[Extracted page text data]

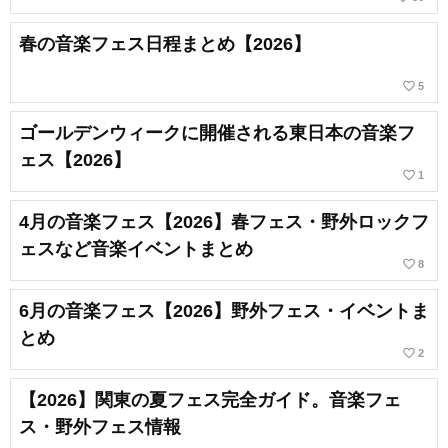
春の音楽フェス日程まとめ【2026】
favorite_border
5
ゴールデンウィークに開催される東日本の音楽フ
ェス【2026】
favorite_border
1
4月の音楽フェス【2026】春フェス・野外ロックフ
ェスなど音楽イベントまとめ
favorite_border
8
6月の音楽フェス【2026】野外フェス・イベントま
とめ
favorite_border
2
【2026】関東の夏フェス完全ガイド。音楽フェ
ス・野外フェス情報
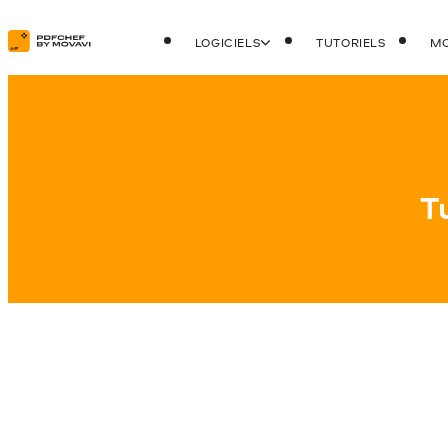
LOGICIELS
TUTORIELS
MO
T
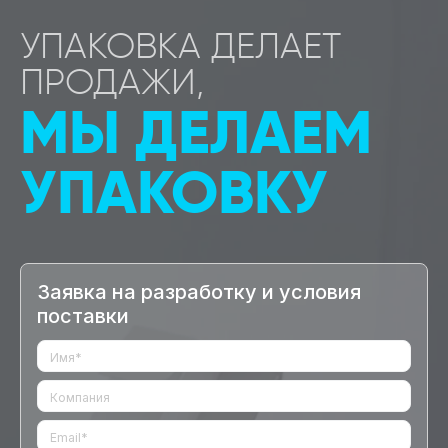
УПАКОВКА ДЕЛАЕТ
ПРОДАЖИ,
МЫ ДЕЛАЕМ
УПАКОВКУ
Заявка на разработку и условия
поставки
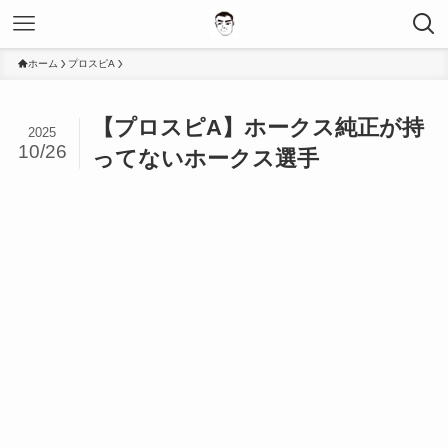
ホーム
プロスピA
【プロスピA】ホークス純正が持
2025
10/26
ってないホークス選手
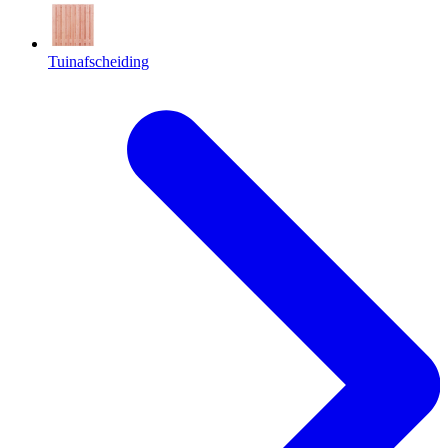
Tuinafscheiding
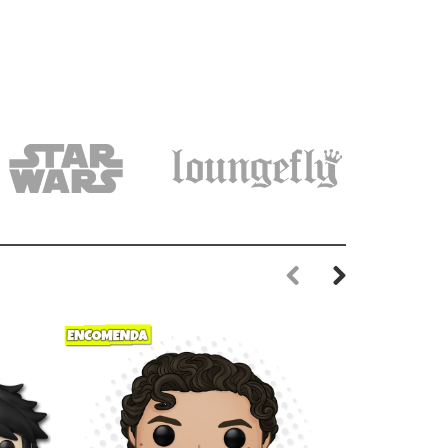
Previous
Next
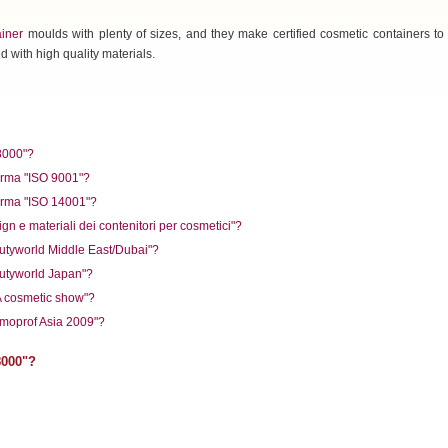
ainer
moulds with plenty of sizes, and they make certified cosmetic containers to
 with high quality materials.
 8000"?
norma "ISO 9001"?
norma "ISO 14001"?
gn e materiali dei contenitori per cosmetici"?
autyworld Middle East/Dubai"?
autyworld Japan"?
A cosmetic show"?
smoprof Asia 2009"?
8000"?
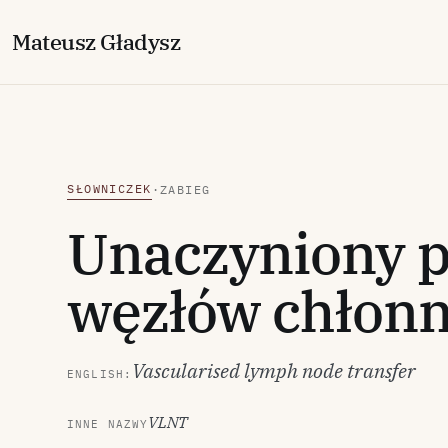
M
ateusz
G
ładysz
SŁOWNICZEK
·
ZABIEG
Unaczyniony p
węzłów chłon
Vascularised lymph node transfer
ENGLISH:
VLNT
INNE NAZWY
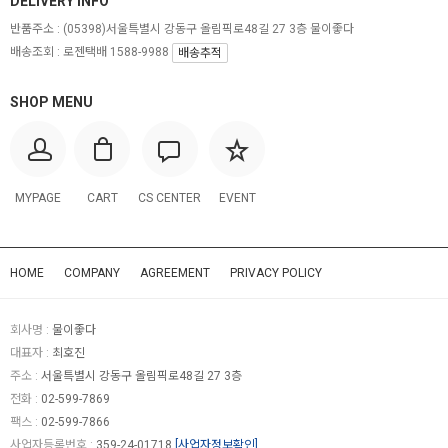
DELIVERY INFO
반품주소 :
(05398)서울특별시 강동구 올림픽로48길 27 3층 물이좋다
배송조회 : 로젠택배 1588-9988
배송추적
SHOP MENU
MYPAGE
CART
CS CENTER
EVENT
HOME
COMPANY
AGREEMENT
PRIVACY POLICY
회사명 :
물이좋다
대표자 :
최호진
주소 :
서울특별시 강동구 올림픽로48길 27 3층
전화 :
02-599-7869
팩스 :
02-599-7866
사업자등록번호 :
359-24-01718
[사업자정보확인]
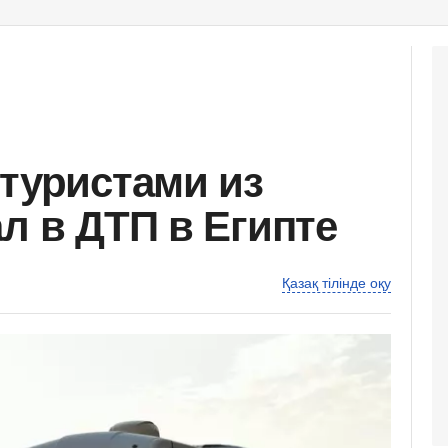
 туристами из
л в ДТП в Египте
Қазақ тілінде оқу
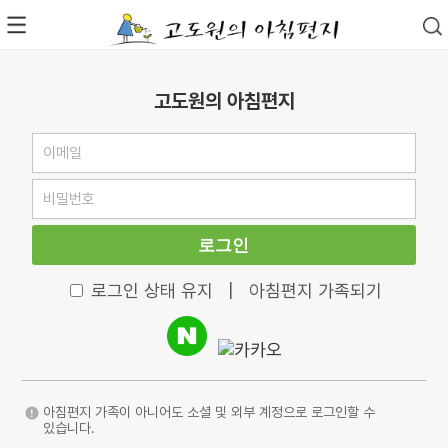
고도원의 아침편지
로그인
로그인 상태 유지
|
아침편지 가족되기
아침편지 가족이 아니어도 소셜 및 외부 계정으로 로그인할 수
있습니다.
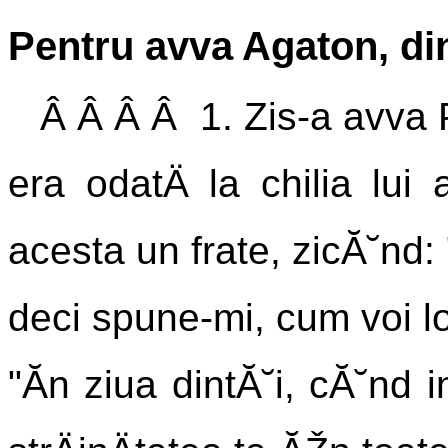
Pentru avva Agaton, din
Â Â Â Â 1. Zis-a avva Pe
era odatÄ la chilia lui 
acesta un frate, zicĂ˘nd: 
deci spune-mi, cum voi loc
"Ăn ziua dintĂ˘i, cĂ˘nd int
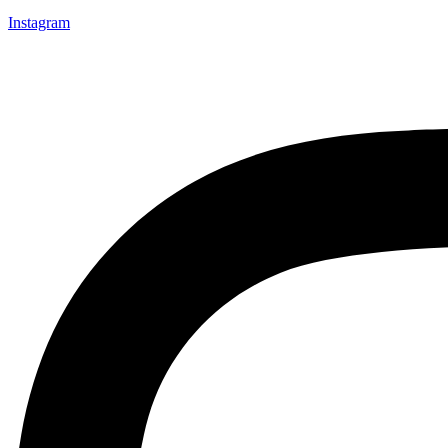
Instagram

WHAT IS NEEDED - When the line containing "Қазақ тілінде оқу" has been located, retype it and each line after it through the end of the records, excluding the pictures and adding nothing else.

REPLY -
Қазақ тілінде оқу
고도원의 아침편지
로그인
로그인 상태 유지
|
아침편지 가족되기
아침편지 가족이 아니어도 소셜 및 외부 계정으로 로그인할 수
있습니다.
Pentru avva Agaton, din
Â Â Â Â 1. Zis-a avva Pe
era odatÄ la chilia lui 
acesta un frate, zicĂ˘nd: 
deci spune-mi, cum voi loc
"Ăn ziua dintĂ˘i, cĂ˘nd int
Instagram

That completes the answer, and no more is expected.